Erik reminded himself that emotion was weakness, that his one goal was killing Shaw and that he couldn't afford to jeopardise his mission by caring about people. He didn't let it stop him putting an arm around Charles' shoulders and pulling him closer before falling asleep.

###

The sun was already high in the sky by the time Erik woke, which surprised him somewhat. He couldn't remember the last time he'd slept through the night, let alone on into what looked like late morning. Charles was still curled into him, having added a leg to the arm pinning him down at some point. His face was all but invisible tucked into the crook of Erik's neck; hair sticking out at wildly in apparent homage to his status as an eccentric professor.
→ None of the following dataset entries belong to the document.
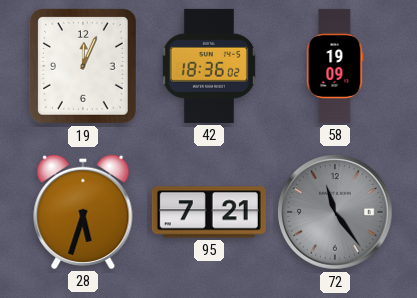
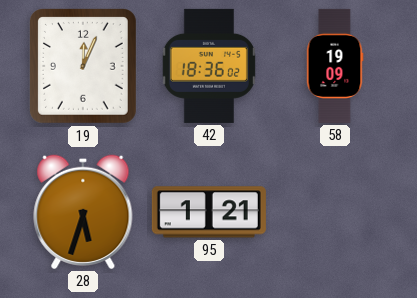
95: 7:21 -> 1:21
72: 11:24 -> none
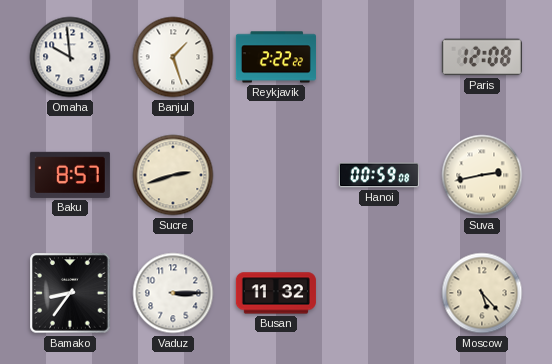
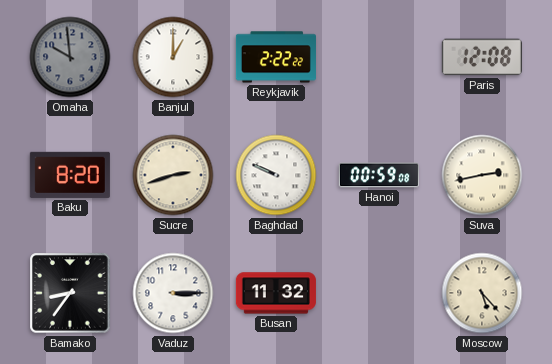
Omaha dial: white -> grey
Banjul: 1:27 -> 1:00
Baku: 8:57 -> 8:20
Baghdad: none -> 9:49
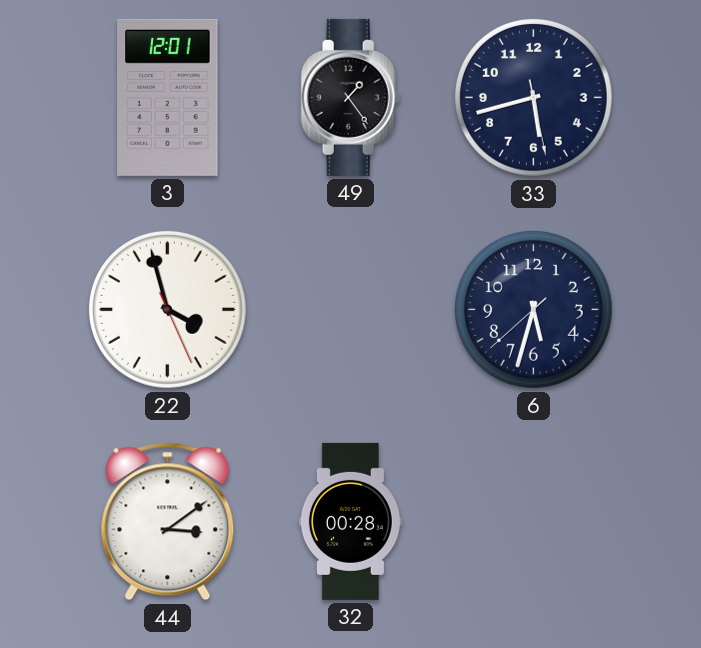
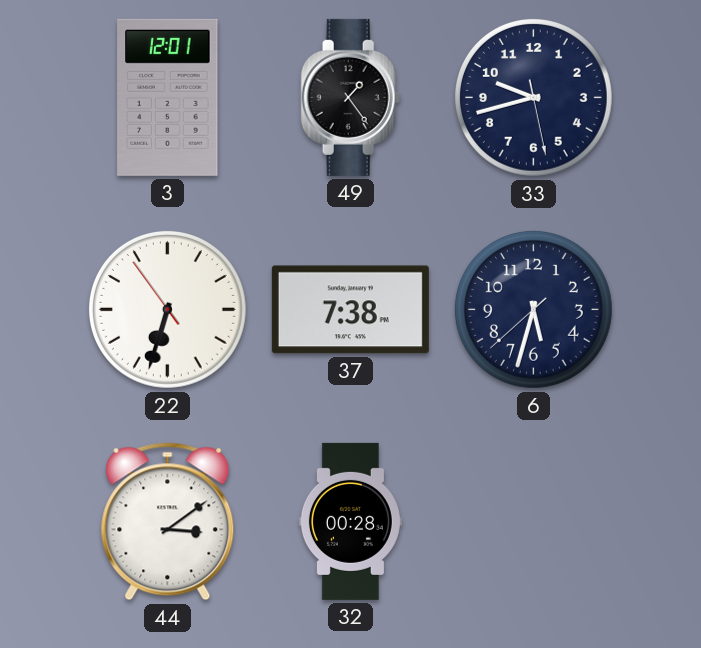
33: 5:42 -> 9:42
22: 3:57 -> 6:32
37: none -> 7:38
Erik smiled down at the sight, his heart doing something dangerously fond.

Perhaps Charles picked up on the thought, because he chose that moment to stir, yawn and raise his head slightly. Erik had expected him to leap away as soon as he realised the position they were in, but either Charles' filters for appropriate English behaviour were slow to get started in the morning, or he had decided that, already having spent the night pretty much wrapped around him, there was little point in trying to mitigate the situation at the eleventh hour. Instead, he smiled sleepily at Erik and flopped back down onto the pillow.

"Sleep well?" asked Erik, fighting a grin.

"Mmph," mumbled Charles, then, the vestiges of private-school courtesy kicking in despite his semi-conscious state, "Very well, thanks; yourself?"

"Likewise," said Erik, and that appeared to be it as far as conversation was concerned. Charles lay curled against him, all embarrassment long gone, apparently now regarding Erik merely as a very useful second pillow. His eyes were closed against the tufts of hair dangling into them, his brow relaxed, a faint smile curving his lips.

Erik swallowed hard, and definitely didn't fall in love.